▶ _TASK TO COMPLETE_: Every entry below should be repeated exactly; the pictures should not.

(Records contained in a dataset)
---*---
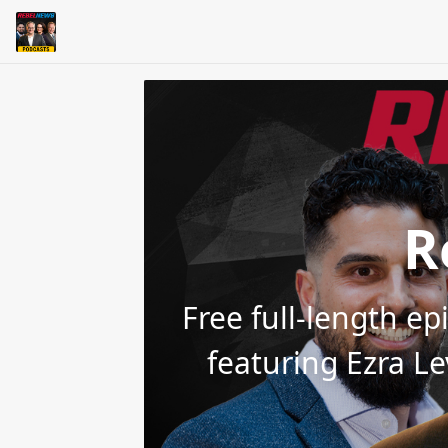
R
Free full-length e
featuring Ezra L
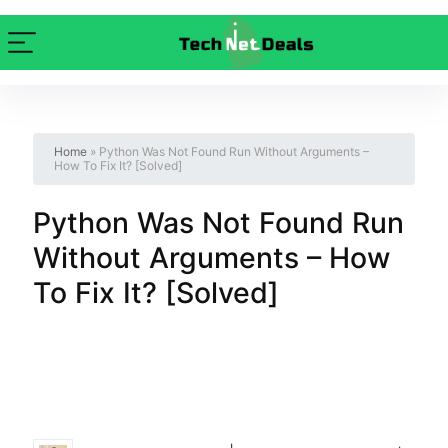
Home
»
Python Was Not Found Run Without Arguments –
How To Fix It? [Solved]
Python Was Not Found Run
Without Arguments – How
To Fix It? [Solved]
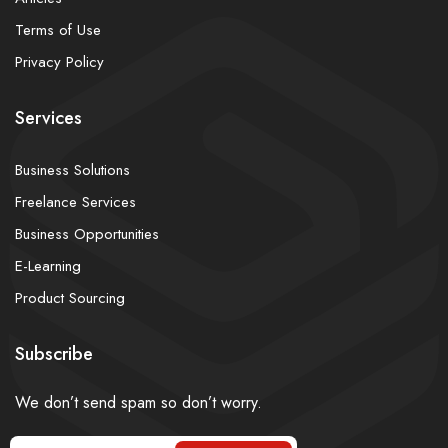
Terms of Use
Privacy Policy
Services
Business Solutions
Freelance Services
Business Opportunities
E-Learning
Product Sourcing
Subscribe
We don’t send spam so don’t worry.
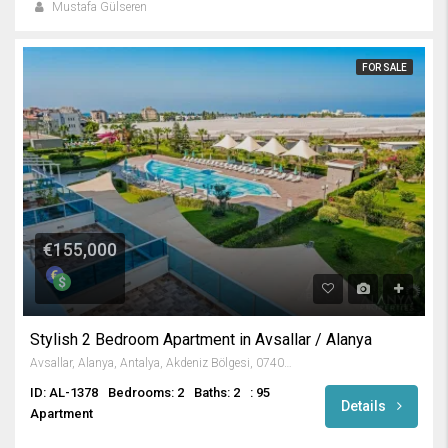
Mustafa Gülseren
FOR SALE
€155,000
Stylish 2 Bedroom Apartment in Avsallar / Alanya
Avsallar, Alanya, Antalya, Akdeniz Bölgesi, 07407, Türkiye
ID: AL-1378
Bedrooms: 2
Baths: 2
: 95
Details
Apartment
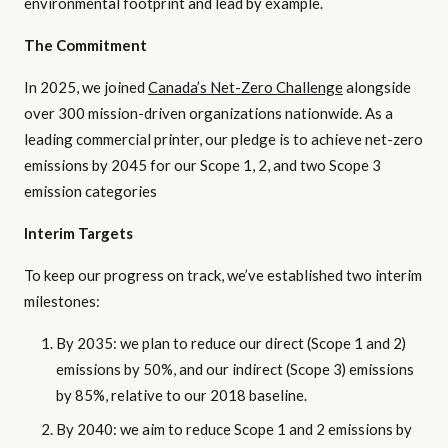
environmental footprint and lead by example.
The Commitment
In 2025, we joined
Canada’s Net-Zero Challenge
alongside
over 300 mission-driven organizations nationwide. As a
leading commercial printer, our pledge is to achieve net-zero
emissions by 2045 for our Scope 1, 2, and two Scope 3
emission categories
Interim Targets
To keep our progress on track, we’ve established two interim
milestones:
By 2035: we plan to reduce our direct (Scope 1 and 2)
emissions by 50%, and our indirect (Scope 3) emissions
by 85%, relative to our 2018 baseline.
By 2040: we aim to reduce Scope 1 and 2 emissions by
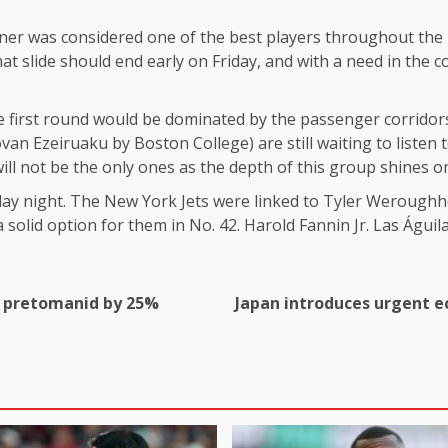
orner was considered one of the best players throughout the 
t slide should end early on Friday, and with a need in the co
e first round would be dominated by the passenger corridors
 Ezeiruaku by Boston College) are still waiting to listen to
ill not be the only ones as the depth of this group shines o
iday night. The New York Jets were linked to Tyler Weroughh
a solid option for them in No. 42. Harold Fannin Jr. Las Águila
ug pretomanid by 25%
Japan introduces urgent e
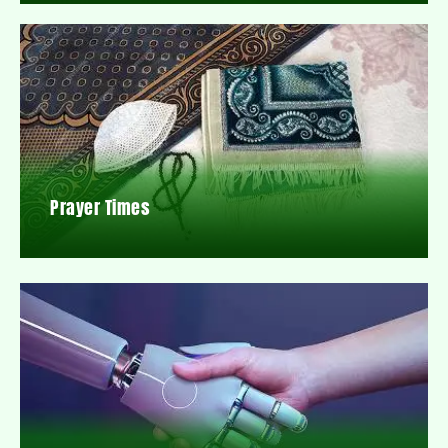
Prayer Times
---*---
▶ _ANSWER TO THIS PROBLEM_:
R
Free full-length e
featuring Ezra L
Home
»
Python Was Not Found Run Without Arguments –
How To Fix It? [Solved]
Python Was Not Found Run
Without Arguments – How
To Fix It? [Solved]
Terms of Use
Privacy Policy
Services
Business Solutions
Freelance Services
Business Opportunities
E-Learning
Product Sourcing
Subscribe
We don’t send spam so don’t worry.
Mustafa Gülseren
FOR SALE
€155,000
Stylish 2 Bedroom Apartment in Avsallar / Alanya
Avsallar, Alanya, Antalya, Akdeniz Bölgesi, 07407, Türkiye
ID: AL-1378
Bedrooms: 2
Baths: 2
: 95
Details
Apartment
environmental footprint and lead by example.
The Commitment
In 2025, we joined
Canada’s Net-Zero Challenge
alongside
over 300 mission-driven organizations nationwide. As a
leading commercial printer, our pledge is to achieve net-zero
emissions by 2045 for our Scope 1, 2, and two Scope 3
emission categories
Interim Targets
To keep our progress on track, we’ve established two interim
milestones:
By 2035: we plan to reduce our direct (Scope 1 and 2)
emissions by 50%, and our indirect (Scope 3) emissions
by 85%, relative to our 2018 baseline.
By 2040: we aim to reduce Scope 1 and 2 emissions by
orner was considered one of the best players throughout the 
t slide should end early on Friday, and with a need in the co
e first round would be dominated by the passenger corridors
 Ezeiruaku by Boston College) are still waiting to listen to
ill not be the only ones as the depth of this group shines o
iday night. The New York Jets were linked to Tyler Weroughh
a solid option for them in No. 42. Harold Fannin Jr. Las Águila
ug pretomanid by 25%
Japan introduces urgent e
Prayer Times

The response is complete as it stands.